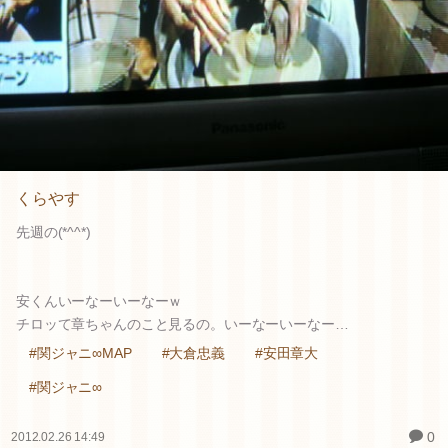
くらやす
先週の(*^^*)
安くんいーなーいーなーｗ
チロッて章ちゃんのこと見るの。いーなーいーなー…
#関ジャニ∞MAP
#大倉忠義
#安田章大
#関ジャニ∞
0
2012.02.26 14:49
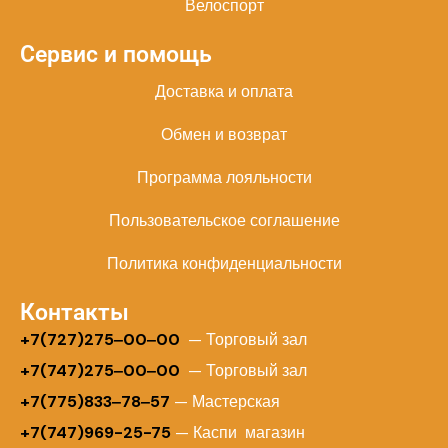
Велоспорт
Сервис и помощь
Доставка и оплата
Обмен и возврат
Программа лояльности
Пользовательское соглашение
Политика конфиденциальности
Контакты
+
7(727)275‒00‒00
— Торговый зал
+7(747)275‒00‒00
— Торговый зал
+7(775)833‒78‒57
— Мастерская
+7(747)969-25-75
— Каспи магазин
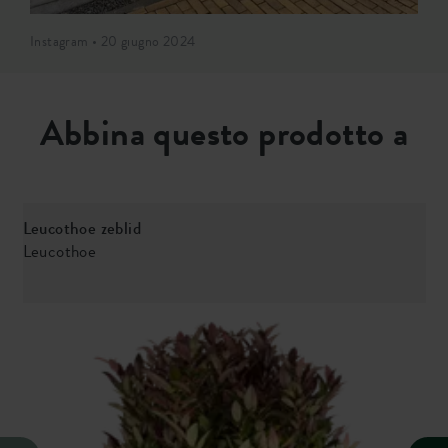
Instagram • 20 giugno 2024
Abbina questo prodotto a
Leucothoe zeblid
Leucothoe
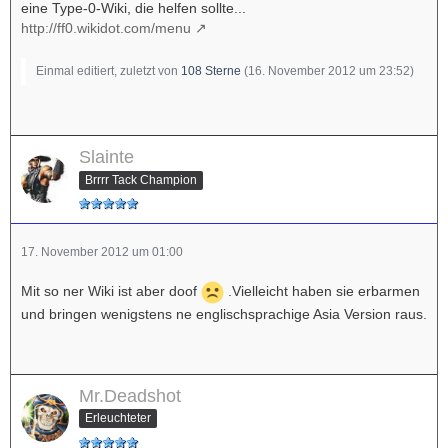
eine Type-0-Wiki, die helfen sollte...
http://ff0.wikidot.com/menu
Einmal editiert, zuletzt von
108 Sterne
(
16. November 2012 um 23:52
)
Slainte
Brrrr Tack Champion
17. November 2012 um 01:00
Mit so ner Wiki ist aber doof
.Vielleicht haben sie erbarmen
und bringen wenigstens ne englischsprachige Asia Version raus.
Mr.Deadshot
Erleuchteter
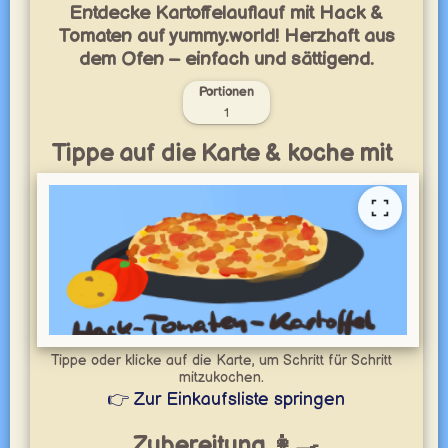
Entdecke Kartoffelauflauf mit Hack &
Tomaten auf yummy.world! Herzhaft aus
dem Ofen – einfach und sättigend.
Portionen
1
Tippe auf die Karte & koche mit
Tippe oder klicke auf die Karte, um Schritt für Schritt
mitzukochen.
👉 Zur Einkaufsliste springen
Zubereitung 👩‍🍳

★ ★ ★ ★ ★ ★ ★

EXERCISE AIM =>
Although the material contains pictures, only the lines are to be written out, exactly as they stand.

WRITTEN ANSWER =>
くらやす
先週の(*^^*)
安くんいーなーいーなーｗ
チロッて章ちゃんのこと見るの。いーなーいーなー…
#関ジャニ∞MAP
#大倉忠義
#安田章大
#関ジャニ∞
0
2012.02.26 14:49
Велоспорт
Сервис и помощь
Доставка и оплата
Обмен и возврат
Программа лояльности
Пользовательское соглашение
Политика конфиденциальности
Контакты
+
7(727)275‒00‒00
— Торговый зал
+7(747)275‒00‒00
— Торговый зал
+7(775)833‒78‒57
— Мастерская
+7(747)969-25-75
— Каспи магазин
Instagram • 20 giugno 2024
Abbina questo prodotto a
Leucothoe zeblid
Leucothoe
eine Type-0-Wiki, die helfen sollte...
http://ff0.wikidot.com/menu
Einmal editiert, zuletzt von
108 Sterne
(
16. November 2012 um 23:52
)
Slainte
Brrrr Tack Champion
17. November 2012 um 01:00
Mit so ner Wiki ist aber doof
.Vielleicht haben sie erbarmen
und bringen wenigstens ne englischsprachige Asia Version raus.
Mr.Deadshot
Erleuchteter
Entdecke Kartoffelauflauf mit Hack &
Tomaten auf yummy.world! Herzhaft aus
dem Ofen – einfach und sättigend.
Portionen
1
Tippe auf die Karte & koche mit
Tippe oder klicke auf die Karte, um Schritt für Schritt
mitzukochen.
👉 Zur Einkaufsliste springen
Zubereitung 👩‍🍳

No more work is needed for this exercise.